Stored data entries:
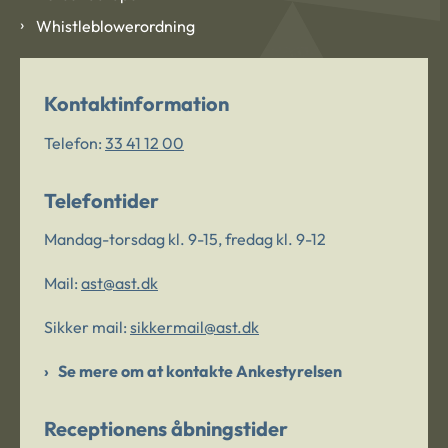
Whistleblowerordning
Kontaktinformation
Telefon:
33 41 12 00
Telefontider
Mandag-torsdag kl. 9-15, fredag kl. 9-12
Mail:
ast@ast.dk
Sikker mail:
sikkermail@ast.dk
Se mere om at kontakte Ankestyrelsen
Receptionens åbningstider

● Action item
Exact copies of the lines from the one holding "33 41 12 00" through the last line above, and only those, make up the answer.

● Your response
33 41 12 00
Telefontider
Mandag-torsdag kl. 9-15, fredag kl. 9-12
Mail:
ast@ast.dk
Sikker mail:
sikkermail@ast.dk
Se mere om at kontakte Ankestyrelsen
Receptionens åbningstider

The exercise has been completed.